A anacrónica idiotice da Queima das Fitas
Como o golfe ainda não tinha atingido entre nós os actuais níveis de popularidade, bombardeei com ovos e tomates podres o cortejo de gatos pingados que, há coisa de 30 anos, desfilava junto à Cordoaria, no Porto, na tentativa (que se viria a ser bem sucedida) de ressuscitar a Queima das Fitas, que os estudantes de Coimbra tinham feito o favor de enterrar com a crise académica de 69.
Não me arrependo, nem mudei de opinião. Continua a achar uma rematada e anacrónica idiotice os cortejos da Queima, bem como o essencial da parafernália que envolve esta liturgia, como os trajos académicos, praxes e bênção de pastas. Excluo desta consideração tudo quanto diga respeito a concertos, copos e etc, que só podem merecer o meu elogio, pois esta vida são dois dias e a estudantada que anda para aí com as hormonas ao saltos tem todo o dever de se divertir e aliviar as tensões, pois os exames vêm aí e, como recomendava Wilhelm Reich, no indispensável “Combate Sexual da Juventude”, três quecas por semana são o mínimo para levar uma vida saudável.

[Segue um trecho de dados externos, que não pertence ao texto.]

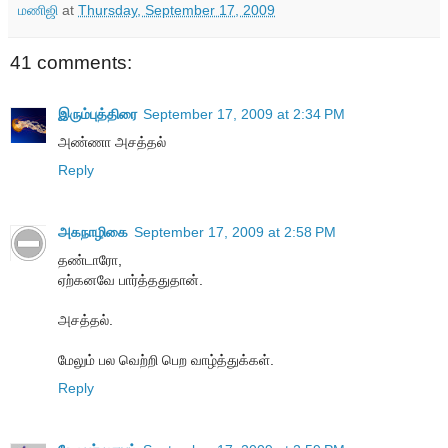
மணிஜி
at
Thursday, September 17, 2009
41 comments:
இரும்புத்திரை
September 17, 2009 at 2:34 PM
அண்ணா அசத்தல்
Reply
அகநாழிகை
September 17, 2009 at 2:58 PM
தண்டாரோ,
ஏற்கனவே பார்த்ததுதான்.
அசத்தல்.
மேலும் பல வெற்றி பெற வாழ்த்துக்கள்.
Reply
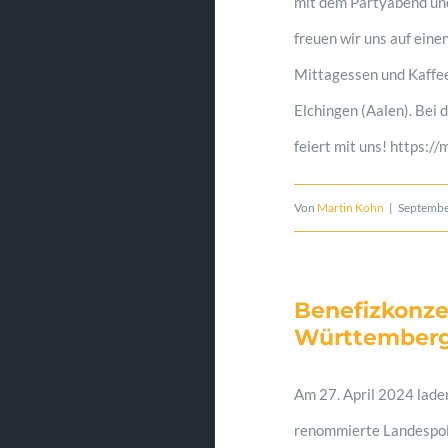
mit dem Partyabend und
freuen wir uns auf ein
Mittagessen und Kaffe
Elchingen (Aalen). Bei 
feiert mit uns! https:
Von
Martin Kohn
|
Septembe
Benefizkonze
Württember
Am 27. April 2024 laden
renommierte Landespol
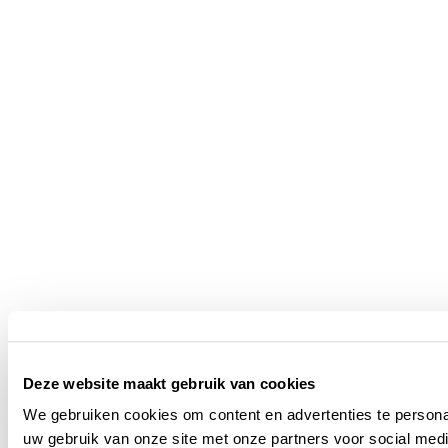
Deze website maakt gebruik van cookies
We gebruiken cookies om content en advertenties te persona
uw gebruik van onze site met onze partners voor social med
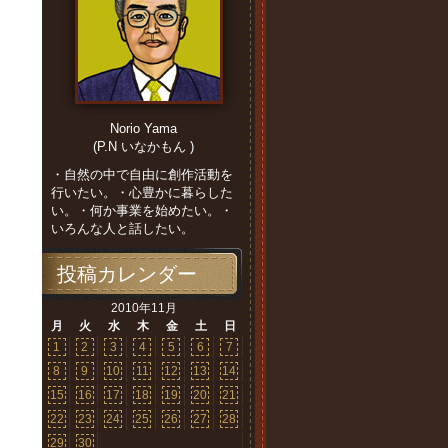
Norio Yama
(P.N いなかもん )
・自然の中で自由に創作活動を
行いたい。・心豊かに暮らした
い。・何か事業を始めたい。・
いろんな人と話したい。
投稿カレンダー
2010年11月
月
火
水
木
金
土
日
1
2
3
4
5
6
7
8
9
10
11
12
13
14
15
16
17
18
19
20
21
22
23
24
25
26
27
28
29
30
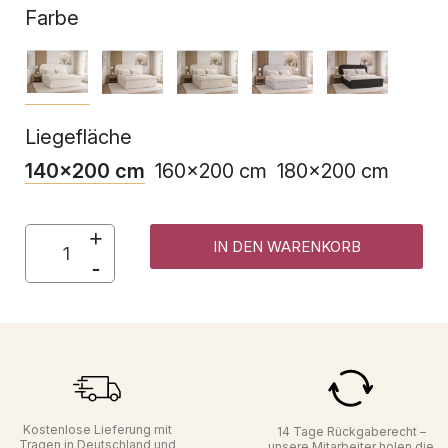
Farbe
Liegefläche
140x200 cm
160x200 cm
180x200 cm
IN DEN WARENKORB
Kostenlose Lieferung mit
14 Tage Rückgaberecht –
Tragen in Deutschland und
unsere Mitarbeiter holen die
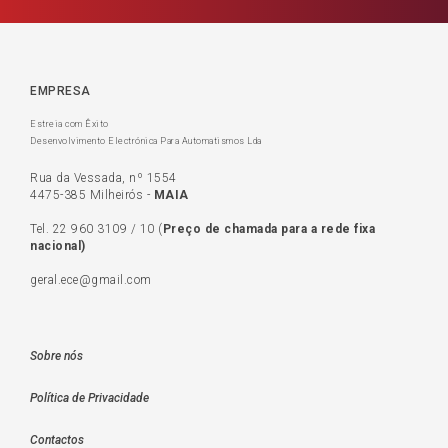
EMPRESA
Estreia com Êxito
Desenvolvimento Electrónica Para Automatismos Lda
Rua da Vessada, nº 1554
4475-385 Milheirós -
MAIA
Tel.
22 960 3109
/
10
(
Preço de c
hamada para a rede fixa
nacional)
geral.ece@gmail.com
Sobre nós
Política de Privacidade
Contactos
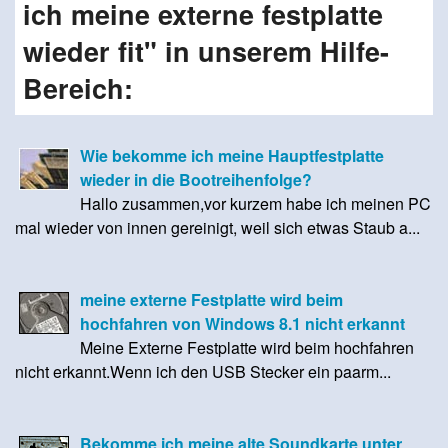
ich meine externe festplatte
wieder fit" in unserem Hilfe-
Bereich:
Wie bekomme ich meine Hauptfestplatte
wieder in die Bootreihenfolge?
Hallo zusammen,vor kurzem habe ich meinen PC
mal wieder von innen gereinigt, weil sich etwas Staub a...
meine externe Festplatte wird beim
hochfahren von Windows 8.1 nicht erkannt
Meine Externe Festplatte wird beim hochfahren
nicht erkannt.Wenn ich den USB Stecker ein paarm...
Bekomme ich meine alte Soundkarte unter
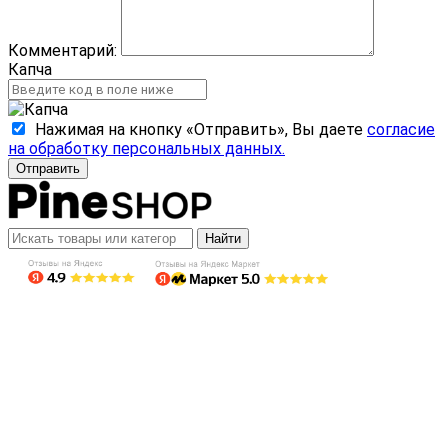
Комментарий:
Капча
Нажимая на кнопку «Отправить», Вы даете
согласие
на обработку персональных данных.
Отправить
Найти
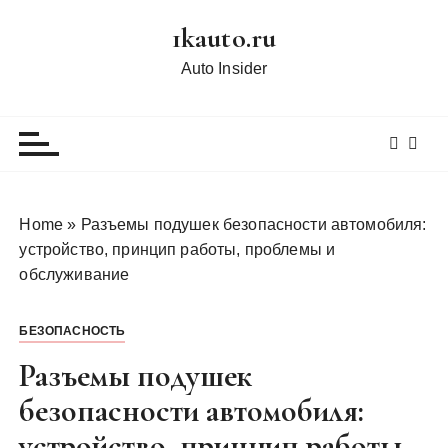
П
1kauto.ru
е
р
Auto Insider
е
й
т
и
к
с
Home
»
Разъемы подушек безопасности автомобиля:
о
устройство, принцип работы, проблемы и
д
обслуживание
е
р
БЕЗОПАСНОСТЬ
ж
и
Разъемы подушек
м
безопасности автомобиля:
о
устройство, принцип работы,
м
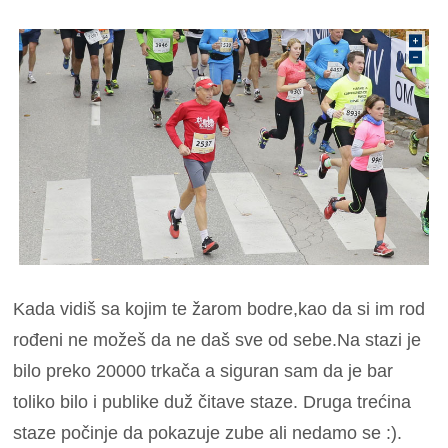
Kada vidiš sa kojim te žarom bodre,kao da si im rod
rođeni ne možeš da ne daš sve od sebe.Na stazi je
bilo preko 20000 trkača a siguran sam da je bar
toliko bilo i publike duž čitave staze. Druga trećina
staze počinje da pokazuje zube ali nedamo se :).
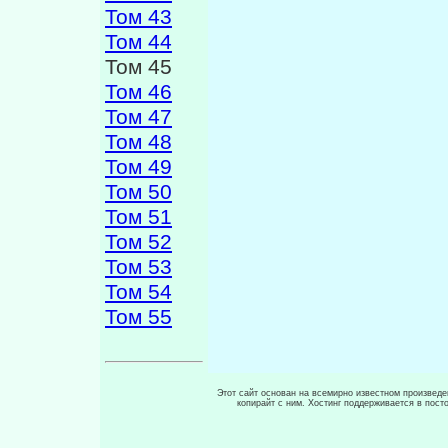
Том 43
Том 44
Том 45
Том 46
Том 47
Том 48
Том 49
Том 50
Том 51
Том 52
Том 53
Том 54
Том 55
Этот сайт основан на всемирно известном произведен
копирайт с ним. Хостинг поддерживается в пос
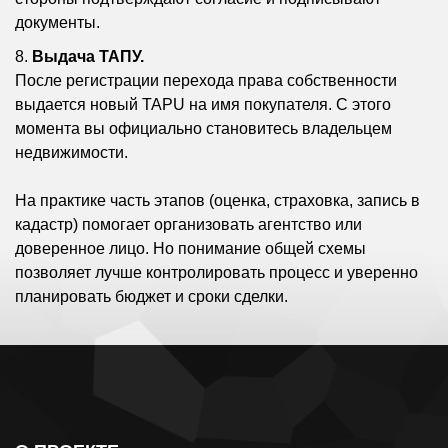
документы.
Выдача ТАПУ.
После регистрации перехода права собственности
выдается новый TAPU на имя покупателя. С этого
момента вы официально становитесь владельцем
недвижимости.
На практике часть этапов (оценка, страховка, запись в
кадастр) помогает организовать агентство или
доверенное лицо. Но понимание общей схемы
позволяет лучше контролировать процесс и уверенно
планировать бюджет и сроки сделки.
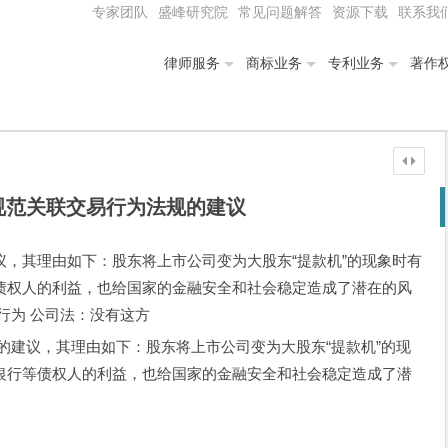
专家团队
盛峰研究院
常见问题解答
资源下载
联系我
律师服务
商标业务
专利业务
著作
规范关联交易行为法规的建议
，其理由如下：股东将上市公司变为大股东“提款机”的现象时有
债权人的利益，也给国家的金融安全和社会稳定造成了潜在的风
行为 公司法：没有这方
的建议，其理由如下：股东将上市公司变为大股东“提款机”的现
银行等债权人的利益，也给国家的金融安全和社会稳定造成了潜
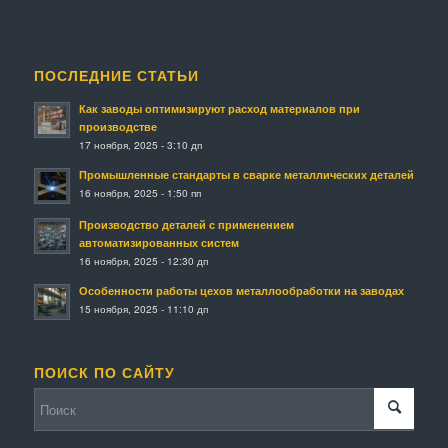
ПОСЛЕДНИЕ СТАТЬИ
Как заводы оптимизируют расход материалов при
производстве
17 ноября, 2025 - 3:10 дп
Промышленные стандарты в сварке металлических деталей
16 ноября, 2025 - 1:50 пп
Производство деталей с применением
автоматизированных систем
16 ноября, 2025 - 12:30 дп
Особенности работы цехов металлообработки на заводах
15 ноября, 2025 - 11:10 дп
ПОИСК ПО САЙТУ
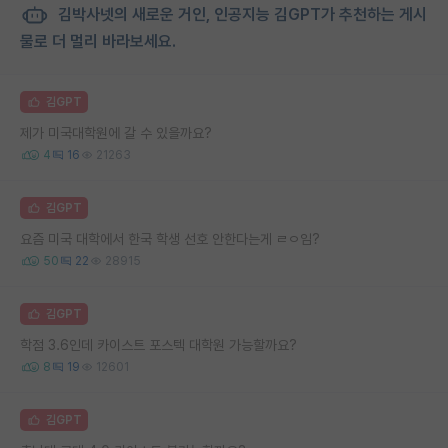
김박사넷의 새로운 거인, 인공지능 김GPT가 추천하는 게시
물로 더 멀리 바라보세요.
김GPT
제가 미국대학원에 갈 수 있을까요?
4
16
21263
김GPT
요즘 미국 대학에서 한국 학생 선호 안한다는게 ㄹㅇ임?
50
22
28915
김GPT
학점 3.6인데 카이스트 포스텍 대학원 가능할까요?
8
19
12601
김GPT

Mas como já não tenho nem idade nem pachorra para atirar bolas de golfe, isqueiros ou telemóveis ao cortejo (para corresponder com alguma modernidade ao arcaísmo bafiento da coisa), arremesso uma história a essa tropa que ainda não arranjou tempo, capacidade ou espelho para ver a figura grotesca que anda a fazer.
Vicky Harrison, inglesa de 21anos, já cá não estava quando soube dela e por que é que a sua travessia da vida foi tão curta e dramaticamente abreviada. Na foto, publicada neste jornal, aparecia de cabelos louros e a cara aberta num luminoso sorriso - ambos, sorriso e cor dos cabelos, com aspecto de genuínos. Mal concluiu a formação em Som e Imagem, desatou a procurar emprego, acompanhando de telefonemas os curriculos que enviou para tudo quanto era produtora de televisão. Ninguém lhe escreveu ou telefonou de volta, mas ela não desanimou. Baixou de exigência e candidatou-se a empregos de repositora de supermercado e balconista de loja.
Ao cabo de dois anos e mais de 200 candidaturas sem o telemóvel e as caixas de correio (electrónica e tradicional) lhe trazerem boas notícias, Vicky desistiu. Engoliu os comprimidos todos que encontrou em casa e partiu.
Num país como o nosso, em que só não é universitário quem não quer, há 44 mil licenciados sem trabalho, a taxa de desemprego jovem atingiu os 20%, e ter um canudo já não é mais sinónimo de esperança de uma vida desafogada, andar pelas ruas a pavonear-se em trajo académico é tão trágico-cómico como a orquestra ter continuado a tocar após o Titanic ter chocado com o iceberg.